Tabada: Felis politikos

FINALLY, I solved a mystery concerning this coterie of cats I run into every morning on my way to breakfast. Walking up the drive that leads to a cafeteria on campus, I see cats of all ages, colors, and sizes lined up along the driveway.

I have hailed one or two but receive no sign—not even an impassive blink from those glacial gem-like orbs—that I have been seen.

It is a strange thing. Cats and their humans have the oldest and most abiding form of bondage. For all that supercilious demeanor, a cat tolerates a human better than its fellow Felis catus.

Another cat is an ego as selfish as its own whereas a human does not just offer without being commanded slavish devotion but comes conveniently with a home, which a cat needs if it is to be distinct from its undomesticated cousins, the serval, the margay, and the other big cats.

Then when I was running late, I finally saw why the cats queued up like clockwork every morning.

I can still see the long diaphanous lavender scarf the woman wound twice around her neck before she took out a blue ice cream container from a black purse and began ladling out for every cat, who broke free from their feline formation for its long awaited breakfast of porridge.

And, of course, each cat dined on its own for as the woman in lavender must have known all too well, a cat socializes with humans but never with the competition.

Around this sprawling campus are many evidences of this étatization by cats. Borrowing the French word for the “state,” anthropologist James Ferguson coined a neologism for the “knotting/coagulation of power” that ends in an unholy trinity among the state, the local elite, and the people as subjects of power.

After I walked in from the monsoon rains to a freezing classroom smelling mightily of cat, I realized ours is a university run by people for cats.
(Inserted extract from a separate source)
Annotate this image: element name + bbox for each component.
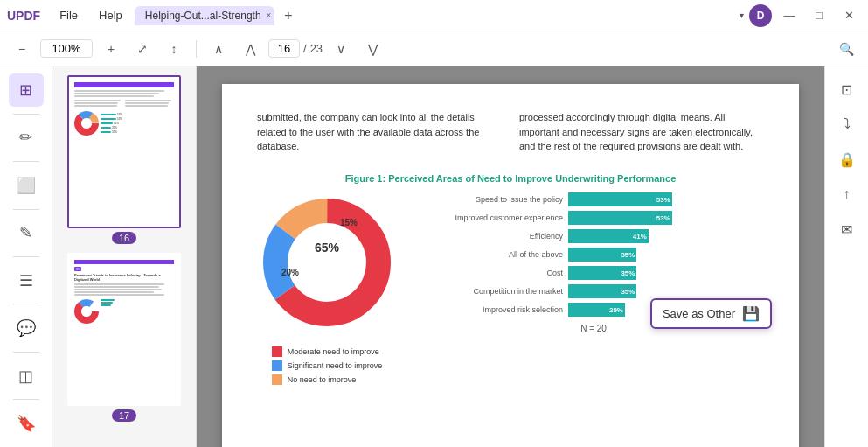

To be sure, there is no tail swinging and twitching from the seats of influence but why should a cat seek the burdens of office when already seemingly all of academia dote on them?

There is the guard on duty who makes a detailed inspection of the identification card required from every student entering the college. My knees almost buckle down from anxiety that my professor will not accept the paper requiring 50 journal citations because I am detained while my fuzzy photo goes under the guard’s gaze and runs the gamut of epistemological analysis from positivism to anti-positivism.

A sleek black-and-white body insinuates in and out of my legs. I look down on the desecuritization cat, proof that even a creature who pees on books does not need a badly taken mug shot to enter the building and claim the affections of the powers that be.